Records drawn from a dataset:
"""

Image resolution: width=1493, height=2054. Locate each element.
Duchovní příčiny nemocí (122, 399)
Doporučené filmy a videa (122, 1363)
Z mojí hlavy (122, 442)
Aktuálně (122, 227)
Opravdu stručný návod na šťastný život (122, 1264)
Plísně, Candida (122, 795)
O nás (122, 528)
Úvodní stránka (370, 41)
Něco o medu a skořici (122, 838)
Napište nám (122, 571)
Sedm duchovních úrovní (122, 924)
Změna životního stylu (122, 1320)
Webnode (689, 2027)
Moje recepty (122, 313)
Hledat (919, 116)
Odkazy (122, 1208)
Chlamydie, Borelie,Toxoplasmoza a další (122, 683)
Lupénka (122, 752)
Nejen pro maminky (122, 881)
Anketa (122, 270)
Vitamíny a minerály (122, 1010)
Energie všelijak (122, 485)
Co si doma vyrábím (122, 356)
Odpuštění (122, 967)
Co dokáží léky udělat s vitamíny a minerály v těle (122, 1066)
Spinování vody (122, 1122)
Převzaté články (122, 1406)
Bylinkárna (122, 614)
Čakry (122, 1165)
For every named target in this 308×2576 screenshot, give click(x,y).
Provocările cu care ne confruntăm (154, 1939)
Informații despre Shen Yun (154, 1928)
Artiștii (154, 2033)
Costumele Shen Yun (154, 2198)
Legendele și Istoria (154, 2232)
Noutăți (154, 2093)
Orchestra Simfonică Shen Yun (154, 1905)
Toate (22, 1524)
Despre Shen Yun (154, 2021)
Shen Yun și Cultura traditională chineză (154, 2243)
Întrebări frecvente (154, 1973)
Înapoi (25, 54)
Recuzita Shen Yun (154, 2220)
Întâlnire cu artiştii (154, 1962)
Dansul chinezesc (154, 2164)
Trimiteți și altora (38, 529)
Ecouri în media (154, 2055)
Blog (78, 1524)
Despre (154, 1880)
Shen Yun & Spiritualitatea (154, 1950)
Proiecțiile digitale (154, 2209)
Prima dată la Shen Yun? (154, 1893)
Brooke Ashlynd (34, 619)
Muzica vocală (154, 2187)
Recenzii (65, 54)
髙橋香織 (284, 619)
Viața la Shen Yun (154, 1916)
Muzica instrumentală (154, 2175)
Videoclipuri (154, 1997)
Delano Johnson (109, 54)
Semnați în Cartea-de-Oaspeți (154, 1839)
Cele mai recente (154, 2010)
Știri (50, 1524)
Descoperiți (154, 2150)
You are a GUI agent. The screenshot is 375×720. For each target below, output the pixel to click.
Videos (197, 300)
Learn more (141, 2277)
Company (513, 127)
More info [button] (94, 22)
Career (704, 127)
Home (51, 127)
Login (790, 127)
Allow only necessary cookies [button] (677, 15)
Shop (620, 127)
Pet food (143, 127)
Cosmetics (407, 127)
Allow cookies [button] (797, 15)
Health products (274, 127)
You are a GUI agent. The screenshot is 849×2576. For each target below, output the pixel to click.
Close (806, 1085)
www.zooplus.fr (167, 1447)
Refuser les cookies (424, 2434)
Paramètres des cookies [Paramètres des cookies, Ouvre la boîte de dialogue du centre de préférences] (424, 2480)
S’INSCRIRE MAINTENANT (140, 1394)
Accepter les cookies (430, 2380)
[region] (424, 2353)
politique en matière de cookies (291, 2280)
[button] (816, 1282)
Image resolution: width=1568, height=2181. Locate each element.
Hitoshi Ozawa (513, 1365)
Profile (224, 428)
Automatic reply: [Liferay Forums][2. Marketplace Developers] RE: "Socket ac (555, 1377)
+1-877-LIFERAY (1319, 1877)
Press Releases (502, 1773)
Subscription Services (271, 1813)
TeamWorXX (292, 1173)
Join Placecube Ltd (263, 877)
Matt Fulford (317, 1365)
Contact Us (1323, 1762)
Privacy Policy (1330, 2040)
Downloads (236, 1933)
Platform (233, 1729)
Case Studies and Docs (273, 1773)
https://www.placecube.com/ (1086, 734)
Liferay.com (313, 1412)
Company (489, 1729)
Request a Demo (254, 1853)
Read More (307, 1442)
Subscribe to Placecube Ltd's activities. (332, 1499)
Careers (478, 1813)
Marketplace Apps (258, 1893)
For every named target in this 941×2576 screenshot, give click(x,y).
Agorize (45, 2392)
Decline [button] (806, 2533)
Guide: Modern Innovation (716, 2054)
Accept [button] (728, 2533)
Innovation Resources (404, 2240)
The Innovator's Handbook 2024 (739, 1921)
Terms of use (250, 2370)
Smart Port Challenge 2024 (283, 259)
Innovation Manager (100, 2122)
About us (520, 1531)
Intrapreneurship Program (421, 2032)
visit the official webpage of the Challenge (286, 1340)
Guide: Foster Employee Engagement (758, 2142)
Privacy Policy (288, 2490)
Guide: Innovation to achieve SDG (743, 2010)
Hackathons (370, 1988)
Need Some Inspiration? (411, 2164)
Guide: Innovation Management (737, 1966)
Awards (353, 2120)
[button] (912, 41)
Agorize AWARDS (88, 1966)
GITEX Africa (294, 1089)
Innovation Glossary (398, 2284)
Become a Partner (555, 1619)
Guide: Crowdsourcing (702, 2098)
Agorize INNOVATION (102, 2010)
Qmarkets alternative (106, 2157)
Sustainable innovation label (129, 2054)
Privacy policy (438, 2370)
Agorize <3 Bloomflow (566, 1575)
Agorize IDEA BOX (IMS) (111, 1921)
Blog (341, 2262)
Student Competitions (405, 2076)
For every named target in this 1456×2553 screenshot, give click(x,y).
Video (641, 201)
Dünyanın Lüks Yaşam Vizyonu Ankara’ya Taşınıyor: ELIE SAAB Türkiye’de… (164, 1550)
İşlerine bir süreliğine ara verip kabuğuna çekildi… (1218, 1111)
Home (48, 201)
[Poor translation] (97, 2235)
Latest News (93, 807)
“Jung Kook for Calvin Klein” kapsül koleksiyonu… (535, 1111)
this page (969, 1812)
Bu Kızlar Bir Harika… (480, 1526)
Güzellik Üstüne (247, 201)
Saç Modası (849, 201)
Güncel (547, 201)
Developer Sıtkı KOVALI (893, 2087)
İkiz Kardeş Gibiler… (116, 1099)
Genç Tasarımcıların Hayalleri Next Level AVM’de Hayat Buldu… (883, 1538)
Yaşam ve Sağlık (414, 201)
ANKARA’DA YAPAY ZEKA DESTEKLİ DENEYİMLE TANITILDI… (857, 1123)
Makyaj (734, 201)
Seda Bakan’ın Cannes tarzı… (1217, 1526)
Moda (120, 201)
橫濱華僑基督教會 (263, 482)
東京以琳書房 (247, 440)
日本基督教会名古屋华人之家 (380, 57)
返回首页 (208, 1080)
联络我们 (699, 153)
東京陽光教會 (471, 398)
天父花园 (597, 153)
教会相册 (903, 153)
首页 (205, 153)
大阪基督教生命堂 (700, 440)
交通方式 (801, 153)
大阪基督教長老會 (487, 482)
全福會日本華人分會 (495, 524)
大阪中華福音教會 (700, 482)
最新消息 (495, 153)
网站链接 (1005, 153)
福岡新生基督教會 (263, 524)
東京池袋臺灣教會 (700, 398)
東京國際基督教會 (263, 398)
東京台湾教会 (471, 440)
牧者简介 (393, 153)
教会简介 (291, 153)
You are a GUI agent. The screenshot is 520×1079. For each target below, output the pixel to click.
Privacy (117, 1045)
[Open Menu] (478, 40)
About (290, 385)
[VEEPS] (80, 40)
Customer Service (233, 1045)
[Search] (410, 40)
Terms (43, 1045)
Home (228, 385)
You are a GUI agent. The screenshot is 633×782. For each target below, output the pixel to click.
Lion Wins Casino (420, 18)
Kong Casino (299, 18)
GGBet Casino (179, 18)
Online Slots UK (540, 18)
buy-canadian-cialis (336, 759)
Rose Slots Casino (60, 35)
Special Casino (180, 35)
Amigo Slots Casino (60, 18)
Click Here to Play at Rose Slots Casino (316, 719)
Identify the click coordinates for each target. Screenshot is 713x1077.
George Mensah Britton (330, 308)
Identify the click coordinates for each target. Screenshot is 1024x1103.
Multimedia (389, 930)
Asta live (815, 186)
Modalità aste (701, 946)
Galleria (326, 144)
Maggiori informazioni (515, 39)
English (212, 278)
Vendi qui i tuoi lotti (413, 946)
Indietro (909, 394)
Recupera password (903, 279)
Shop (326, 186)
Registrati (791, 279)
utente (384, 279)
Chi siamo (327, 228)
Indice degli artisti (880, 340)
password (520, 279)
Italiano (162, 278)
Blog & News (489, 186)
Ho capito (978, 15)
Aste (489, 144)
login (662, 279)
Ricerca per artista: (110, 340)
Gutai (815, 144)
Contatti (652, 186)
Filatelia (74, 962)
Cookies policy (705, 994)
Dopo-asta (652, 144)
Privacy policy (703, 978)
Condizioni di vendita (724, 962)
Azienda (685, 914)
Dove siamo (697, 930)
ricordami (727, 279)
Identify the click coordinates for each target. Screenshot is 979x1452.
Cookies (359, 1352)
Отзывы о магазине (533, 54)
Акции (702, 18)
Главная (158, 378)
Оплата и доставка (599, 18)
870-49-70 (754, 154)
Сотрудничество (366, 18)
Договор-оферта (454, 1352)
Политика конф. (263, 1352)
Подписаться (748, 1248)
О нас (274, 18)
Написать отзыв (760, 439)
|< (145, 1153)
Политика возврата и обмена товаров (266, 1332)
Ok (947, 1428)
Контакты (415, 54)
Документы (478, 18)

"""

The response must hold only the lines above from the line with "Despre (154, 1880)" through the line with "Viața la Shen Yun (154, 1916)", each copied exactly, both ends kept.

== WRITTEN SOLUTION ==
Despre (154, 1880)
Shen Yun & Spiritualitatea (154, 1950)
Proiecțiile digitale (154, 2209)
Prima dată la Shen Yun? (154, 1893)
Brooke Ashlynd (34, 619)
Muzica vocală (154, 2187)
Recenzii (65, 54)
髙橋香織 (284, 619)
Viața la Shen Yun (154, 1916)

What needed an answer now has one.